Looking at my notes, I see that four of the justices made categorical statements on the violence in Parliament.

By Robert Atuhairwe

Last Thursday evening, the constitutional court sitting at Mbale, Eastern Uganda delivered a ruling in the petition challenging Constitutional Amendment Act 2017 featuring “age limit” and “tenure tension” and its constitutionality.

Besides the other contents of the ruling, the judges made important pronouncements that will have a bearing on future Parliamentary practice and the individual behavior of  people’s representatives .

Events of September 27, 2017 when a section of Members of Parliament totally defied the Speaker leading to their forceful eviction by special security forces formed part of an attempt to distort Parliamentary culture. But Justice Alphonse Chigamoy Owiny Dollo’s panel appears to have settled that question resolutely and perpetrators will likely never resort to similar methods.

Looking at my notes, I see that four of the justices made categorical statements on the violence in Parliament.

Justice Dollo himself was of the view that “the evidence adduced in court shows that what was happening in Parliament was akin to the type of brawls and fracas one would expect to happen in a bar or a malwa (local potent brew) joint... It was when certain members of the House had shown defiance to the orders of the Speaker that he sought police reinforcement.”
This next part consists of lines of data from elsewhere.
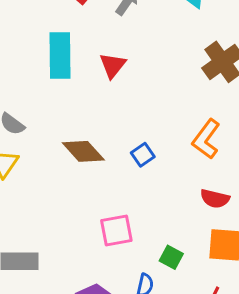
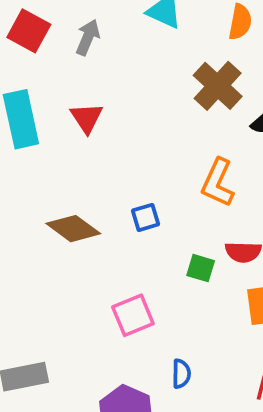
blue square: (143, 155) -> (146, 217), turned 30
green square: (171, 257) -> (201, 268), moved

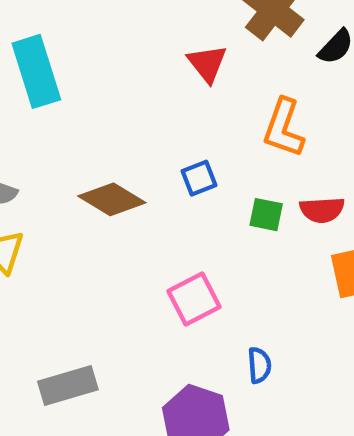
red triangle: (87, 118) -> (207, 63), moved
green square: (201, 268) -> (266, 215), moved

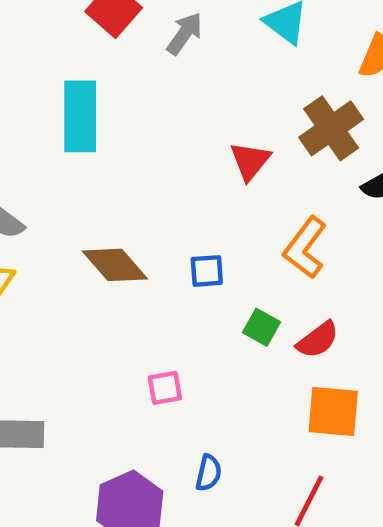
red semicircle: (322, 210) -> (318, 340), turned -51
pink square: (194, 299) -> (165, 388), size x0.7

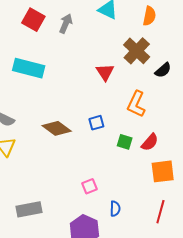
cyan rectangle: (80, 116) -> (29, 68), turned -64
pink square: (165, 388) -> (90, 186), moved

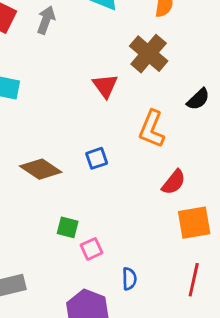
black semicircle: (163, 70) -> (198, 99), moved
green square: (125, 142) -> (68, 227), moved

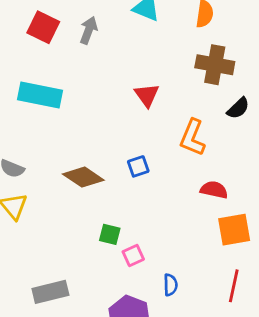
brown cross: (149, 54) -> (215, 65), moved, turned -30
red semicircle: (174, 182) -> (214, 190), turned -116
He added that there was no reason for the intervention of the UPDF, but proficiently notes how members of the UPDF who intervened went (in) barehanded and in civilian attire, meaning that they went in with no offensive intention (to harm anyone) but to carry out civil enforcement.

Justice Remmy Kasule also held that “there was no justification at all for the army and other security forces to join in this scuffle, which should have been handled by the normal police personnel and within the normal security systems of Parliament” but he found that “a number of the honourable Members of Parliament acted, on some of these occasions, without the necessary restraint, decorum, responsibility and respect to the chair of the Speaker expected of them as honourable Members of Parliament”.
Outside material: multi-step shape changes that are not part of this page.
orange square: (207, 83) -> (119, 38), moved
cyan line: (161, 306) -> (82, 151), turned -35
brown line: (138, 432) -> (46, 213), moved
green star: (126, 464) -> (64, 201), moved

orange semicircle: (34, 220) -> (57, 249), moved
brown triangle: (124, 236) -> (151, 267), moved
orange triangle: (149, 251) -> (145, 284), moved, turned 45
For Justice Elizabeth Musoke, her view was that from the available evidence “public interest was curtailed when a group of Members of Parliament by their conduct made it impossible for the debate process of the Bill to proceed peacefully. There was need for reasonable force to be used to ensure that order was restored within the precincts of Parliament”.

She, too, was of the view that deployment of the army was not justified. But none of the judges deemed the intervention illegal-it was discretionary.

Justice Cheborion Barishaki on the other had did not agree with the contention that the involvement of the army was unjustified, holding that the national army is mandated to assist in cases of emergencies.

“Given the charged environment that Members of Parliaments were using all items in the chamber to harm each other, I give the sergeant at arms and the Forces the benefit of doubt and hold that an emergency was averted,” he said. “The involvement of the army was, therefore, justified”.

Now that we have heard from the learned bench, and since they say two wrongs don’t make a right, we don’t expect anybody worth the title of “Honourable” to “invite” extra forces into the sacred chambers ever again.

As Barishaki further noted, “more than 50 years ago in 1962, Members of Parliament were able to debate intricate issues and pass legislation (without precedents). From the reading of the Hansard of 1962 to 1967 and 1967 to 1971, excerpts of which I have reproduced earlier in this judgment, the level of debate, the language, the ethics and etiquette were only comparable to that of British House of Commons”.

The collective counsel of the justices entreats all MPs to speak for the record and uphold decorum of admirable standard. I was hoping that they would require those who damaged Parliament property during the scuffle to replace them (at their own cost). As a future MP, I know that Parliamentary immunity cannot be stretched beyond “honourable” levels lest it’s lost. Parliament is not the structure but the people operating in it.